Understanding Blood Alcohol Concentration

Posted on: 19 November 2018


Anytime a DUI arrest issue arises, the term blood alcohol concentration (BAC) comes up. This term is often heard but seldom understood. If you or a loved one has been arrested and accused of driving under the influence (DUI), you may need to have a better idea of what this term means. Read on to learn more.

What is Meant by Blood Alcohol Concentration?

There is a bit of confusion about this term and it is frequently confused or used interchangeably with breathalyzer results. BAC is a measurement of the alcohol in your blood and a breathalyzer measures the presence of alcohol in your breath. Both of those tests have their own problems with the accuracy of the results and they can be challenged in court. Often you will hear the term BAC used to refer to either one of these methods.

How is BAC Measured?

The legal limit for intoxication is a BAC of .08%. People who get stopped on a suspicion of a DUI come in all shapes and sizes and the results of a BAC test can vary depending on body weight, sex, and how fast the suspect consumed the alcohol. That means that 3 shots of alcohol might put various drinkers either under, over or at the limit of .08%.

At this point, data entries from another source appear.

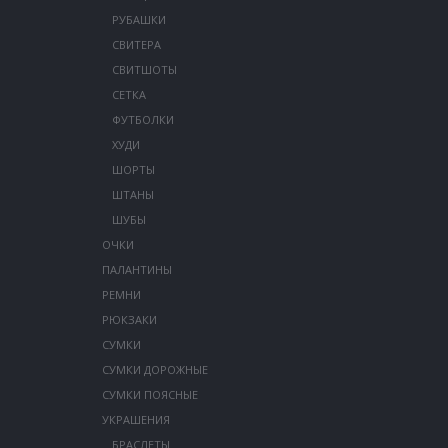
РУБАШКИ
СВИТЕРА
СВИТШОТЫ
СЕТКА
ФУТБОЛКИ
ХУДИ
ШОРТЫ
ШТАНЫ
ШУБЫ
ОЧКИ
ПАЛАНТИНЫ
РЕМНИ
РЮКЗАКИ
СУМКИ
СУМКИ ДОРОЖНЫЕ
СУМКИ ПОЯСНЫЕ
УКРАШЕНИЯ
БРАСЛЕТЫ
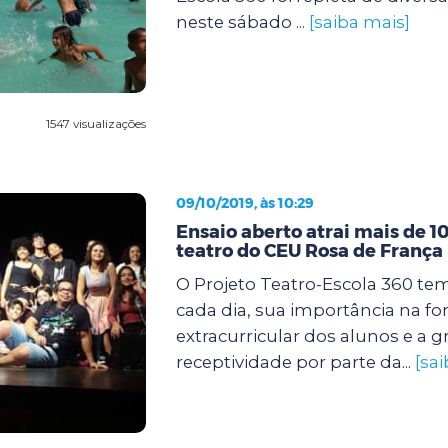
neste sábado ...
[saiba mais]
1547 visualizações
09/10/2019, às 10:29
Ensaio aberto atrai mais de 1
teatro do CEU Rosa de França
O Projeto Teatro-Escola 360 tem
cada dia, sua importância na f
extracurricular dos alunos e a 
receptividade por parte da...
[sa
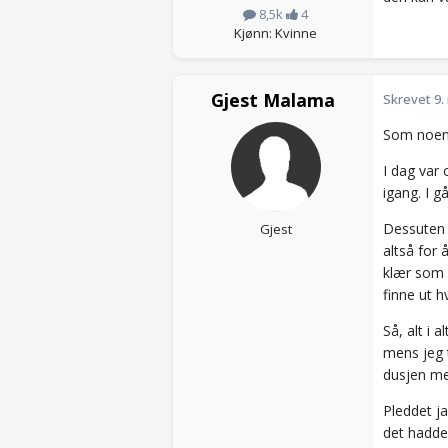
8,5k
4
Kjønn: Kvinne
Gjest Malama
Skrevet
9.
Som noen k
I dag var
igang. I g
Dessuten h
Gjest
altså for 
klær som v
finne ut h
Så, alt i 
mens jeg 
dusjen me
Pleddet j
det hadde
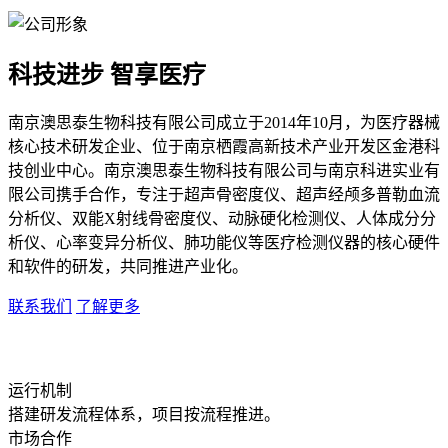
科技进步 智享医疗
南京澳思泰生物科技有限公司成立于2014年10月，为医疗器械
核心技术研发企业、位于南京栖霞高新技术产业开发区金港科
技创业中心。南京澳思泰生物科技有限公司与南京科进实业有
限公司携手合作，专注于超声骨密度仪、超声经颅多普勒血流
分析仪、双能X射线骨密度仪、动脉硬化检测仪、人体成分分
析仪、心率变异分析仪、肺功能仪等医疗检测仪器的核心硬件
和软件的研发，共同推进产业化。
联系我们
了解更多
运行机制
搭建研发流程体系，项目按流程推进。
市场合作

When a blood test for a suspected DUI charge is administered, it may take place at the police station or at a nearby medical facility. A trained phlebotomist must perform this test and that involves a blood draw from the suspect's vein. The results are not instantly available – they must be read by a lab. The results could take several weeks to become available. That means that you might be released pending the results.

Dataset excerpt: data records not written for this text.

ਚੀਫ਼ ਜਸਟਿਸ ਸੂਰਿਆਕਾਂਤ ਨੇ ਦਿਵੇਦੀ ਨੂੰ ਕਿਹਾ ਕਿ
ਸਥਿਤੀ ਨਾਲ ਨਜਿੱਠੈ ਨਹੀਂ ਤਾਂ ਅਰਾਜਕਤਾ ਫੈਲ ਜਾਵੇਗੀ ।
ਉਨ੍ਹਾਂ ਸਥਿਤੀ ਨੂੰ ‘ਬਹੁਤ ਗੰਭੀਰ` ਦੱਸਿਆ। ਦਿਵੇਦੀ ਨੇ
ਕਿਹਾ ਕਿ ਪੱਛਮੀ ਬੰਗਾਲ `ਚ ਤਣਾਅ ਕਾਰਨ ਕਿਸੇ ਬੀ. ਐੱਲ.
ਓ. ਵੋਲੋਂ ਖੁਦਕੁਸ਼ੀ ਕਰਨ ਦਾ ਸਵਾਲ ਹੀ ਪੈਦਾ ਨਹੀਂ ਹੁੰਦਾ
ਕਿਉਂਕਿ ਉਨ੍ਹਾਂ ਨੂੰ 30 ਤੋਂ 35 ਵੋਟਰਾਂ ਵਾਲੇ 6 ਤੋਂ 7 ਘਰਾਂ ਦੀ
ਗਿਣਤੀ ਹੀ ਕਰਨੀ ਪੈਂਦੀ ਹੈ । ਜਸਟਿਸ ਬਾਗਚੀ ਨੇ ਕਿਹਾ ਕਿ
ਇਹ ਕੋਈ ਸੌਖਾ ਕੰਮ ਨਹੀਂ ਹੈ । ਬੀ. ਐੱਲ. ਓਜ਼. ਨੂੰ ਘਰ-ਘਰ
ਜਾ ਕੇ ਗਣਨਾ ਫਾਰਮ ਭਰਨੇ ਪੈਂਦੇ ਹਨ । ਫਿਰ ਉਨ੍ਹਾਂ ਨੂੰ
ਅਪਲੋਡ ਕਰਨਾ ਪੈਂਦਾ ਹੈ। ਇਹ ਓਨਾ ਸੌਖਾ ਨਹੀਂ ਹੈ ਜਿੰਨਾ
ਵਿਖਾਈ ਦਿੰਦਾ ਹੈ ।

BAC Level Results Can Be Inaccurate

This type of test is more than a sobriety test – it's actually a medical procedure and is subject to any number of problems. Here are but a few issues that your DUI attorney may bring to your defense:

  • The blood must be drawn by a credentialed technician who is experienced in this task.
  • The blood must be transported and stored at a certain temperature to maintain the integrity of the sample.
  • The container that holds the blood for transport and storage is known as a vacutainer, which means that it is vacuum-sealed with an expiration date. An expired canister means that the blood evidence is inadmissible.